Accelerated oxygen evolution enabled by encapsulating hybrid CoOx/RuO2 nanoparticle with nanoporous carbon

Abstract

The anodic oxygen evolution reaction (OER) is a four-electron reaction process with the relatively sluggish kinetics, which has become one of the main factors limiting the efficiency of the hydrogen evolution reaction in water splitting, so it is crucial to improve the kinetics of OER. Herein, a new RuO2-based composite catalyst Co-Ru-Py@500 has been designed with abundant pore spaces formed by the stacking of nanoparticles, where the nanoparticle comprises CoOx/RuO2 hybrid species and an encased carbon layer involving holey space. The Co-Ru-Py@500 possesses a relatively large specific surface area and a higher proportion of hydroxyl species than Ru-Py@500 without the introduction of CoOx species. The catalyst Co-Ru-Py@500 shows a smaller onset potential of 1.39 V vs. RHE and overpotential (230 mV@10 mA cm−2) than Ru-Py@500, and significantly favorable tafel slope, electrochemical impedance.
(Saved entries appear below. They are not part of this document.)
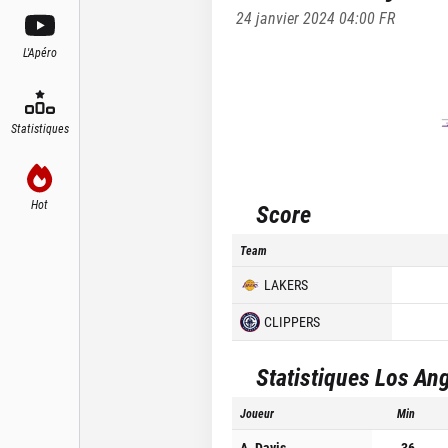
24 janvier 2024 04:00
FR
L'Apéro
Statistiques
Hot
Score
Team
LAKERS
CLIPPERS
Statistiques
Los Ang
Joueur
Min
A. Davis
36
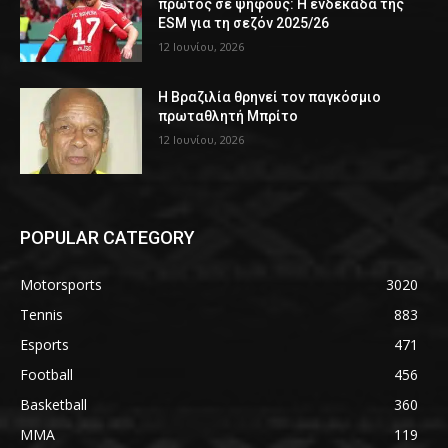
πρώτος σε ψήφους: Η ενδεκάδα της
ESM για τη σεζόν 2025/26
12 Ιουνίου, 2026
Η Βραζιλία θρηνεί τον παγκόσμιο
πρωταθλητή Μπρίτο
12 Ιουνίου, 2026
POPULAR CATEGORY
Motorsports
3020
Tennis
883
Esports
471
Football
456
Basketball
360
MMA
119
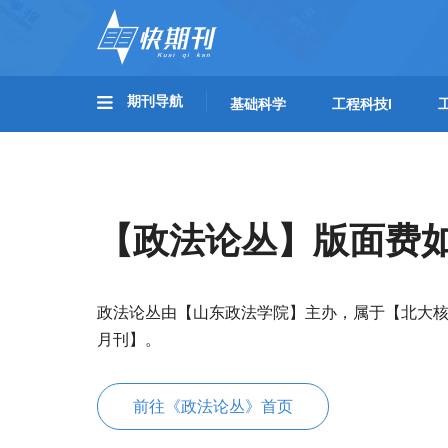
期刊导航
基础科学
工程科技I
【政法论丛】版面费
政法论丛由【山东政法学院】主办，属于【北大
月刊】。
前往《政法论丛》首页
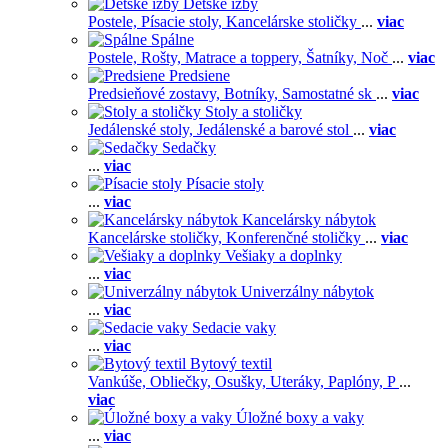
Detské izby
Postele,
Písacie stoly,
Kancelárske stoličky
...
viac
Spálne
Postele,
Rošty,
Matrace a toppery,
Šatníky,
Noč
...
viac
Predsiene
Predsieňové zostavy,
Botníky,
Samostatné sk
...
viac
Stoly a stoličky
Jedálenské stoly,
Jedálenské a barové stol
...
viac
Sedačky
...
viac
Písacie stoly
...
viac
Kancelársky nábytok
Kancelárske stoličky,
Konferenčné stoličky
...
viac
Vešiaky a doplnky
...
viac
Univerzálny nábytok
...
viac
Sedacie vaky
...
viac
Bytový textil
Vankúše,
Obliečky,
Osušky,
Uteráky,
Paplóny,
P
...
viac
Úložné boxy a vaky
...
viac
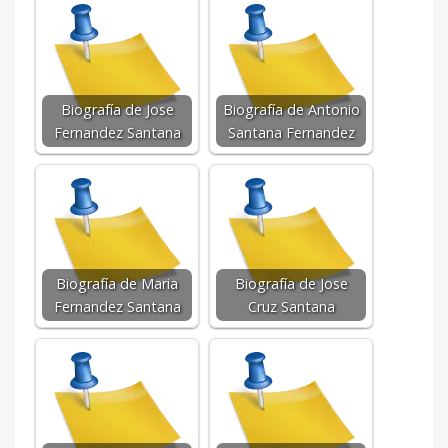
Biografía de Jose
Biografía de Antonio
Fernandez Santana
Santana Fernandez
Biografía de Maria
Biografía de Jose
Fernandez Santana
Cruz Santana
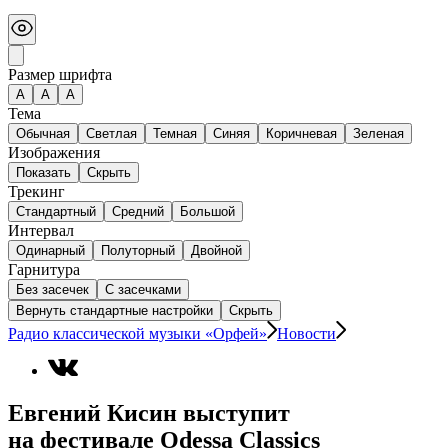
Размер шрифта
А
A
A
Тема
Обычная
Светлая
Темная
Синяя
Коричневая
Зеленая
Изображения
Показать
Скрыть
Трекинг
Стандартный
Средний
Большой
Интервал
Одинарный
Полуторный
Двойной
Гарнитура
Без засечек
С засечками
Вернуть стандартные настройки
Скрыть
Радио классической музыки «Орфей»
Новости
Евгений Кисин выступит
на фестивале Odessa Classics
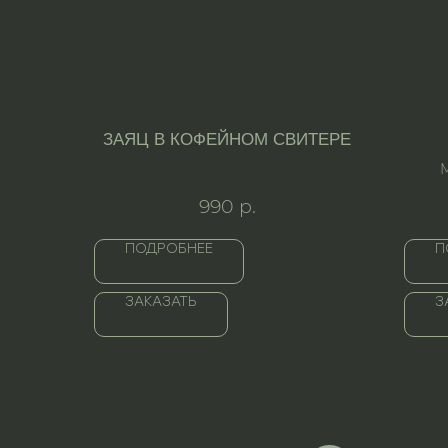
ЗАЯЦ В КОФЕЙНОМ СВИТЕРЕ
990
р.
ПОДРОБНЕЕ
П
ЗАКАЗАТЬ
З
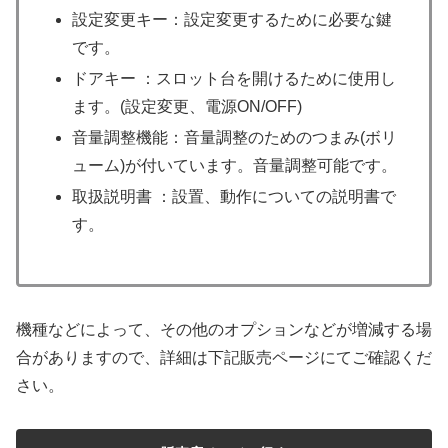
設定変更キー：設定変更するために必要な鍵
です。
ドアキー ：スロット台を開けるために使用し
ます。(設定変更、電源ON/OFF)
音量調整機能：音量調整のためのつまみ(ボリ
ューム)が付いています。音量調整可能です。
取扱説明書 ：設置、動作についての説明書で
す。
機種などによって、その他のオプションなどが増減する場
合がありますので、詳細は下記販売ページにてご確認くだ
さい。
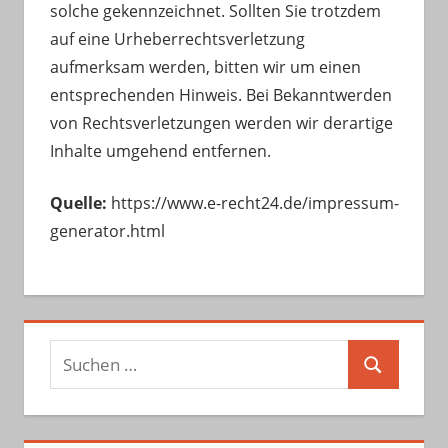
solche gekennzeichnet. Sollten Sie trotzdem
auf eine Urheberrechtsverletzung
aufmerksam werden, bitten wir um einen
entsprechenden Hinweis. Bei Bekanntwerden
von Rechtsverletzungen werden wir derartige
Inhalte umgehend entfernen.
Quelle:
https://www.e-recht24.de/impressum-
generator.html
Suchen
Suchen
nach:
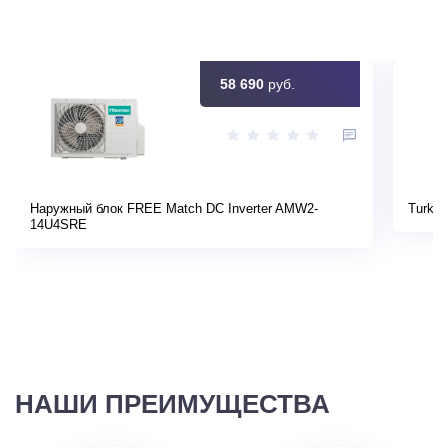
58 690
руб.
Наружный блок FREE Match DC Inverter AMW2-
Turkov
14U4SRE
НАШИ ПРЕИМУЩЕСТВА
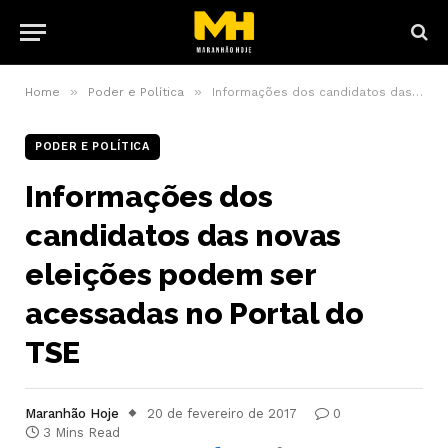
»
»
Home
Poder e Política
Informações dos candidatos das novas eleições podem ser acessadas no Portal do TSE
PODER E POLÍTICA
Informações dos
candidatos das novas
eleições podem ser
acessadas no Portal do
TSE
Maranhão Hoje
20 de fevereiro de 2017
0
3 Mins Read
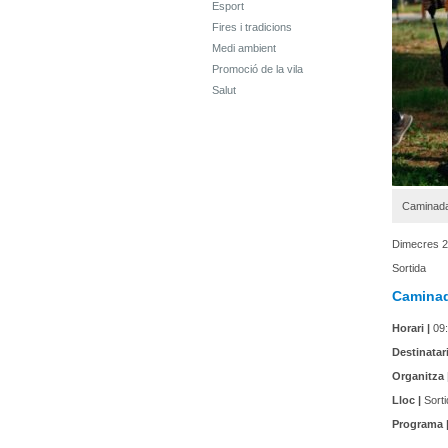
Esport
Fires i tradicions
Medi ambient
Promoció de la vila
Salut
Caminada 
Dimecres 2
Sortida
Caminad
Horari |
09:
Destinatari
Organitza 
Lloc |
Sorti
Programa 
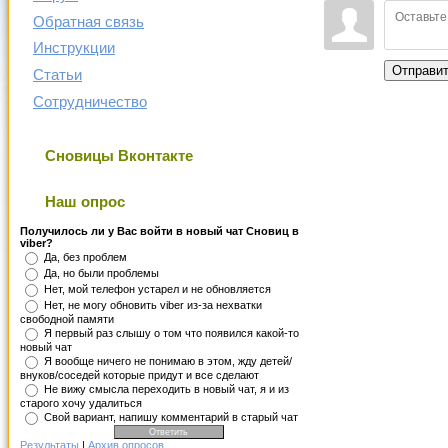
Обратная связь
Инструкции
Отправи
Статьи
Сотрудничество
Сновицы Вконтакте
Наш опрос
Получилось ли у Вас войти в новый чат Сновиц в
viber?
Да, без проблем
Да, но были проблемы
Нет, мой телефон устарел и не обновляется
Нет, не могу обновить viber из-за нехватки
свободной памяти
Я первый раз слышу о том что появился какой-то
новый чат
Я вообще ничего не понимаю в этом, жду детей/
внуков/соседей которые придут и все сделают
Не вижу смысла переходить в новый чат, я и из
старого хочу удалиться
Свой вариант, напишу комментарий в старый чат
Результаты
|
Архив опросов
In addition, the Fe-Ru-Py@500 and Ni-Ru-Py@500 introduced with FeOx or NiOx species are still inferior to Co-Ru-Py@500, but both of them show a better OER activity than Ru-Py@500. Through introducing Co, Fe, and Ni oxidation state species, the catalytic activity of RuO2 can be promoted to varying degrees. The design strategy in this work provides a significant guidance for the rational design of efficient OER catalysts.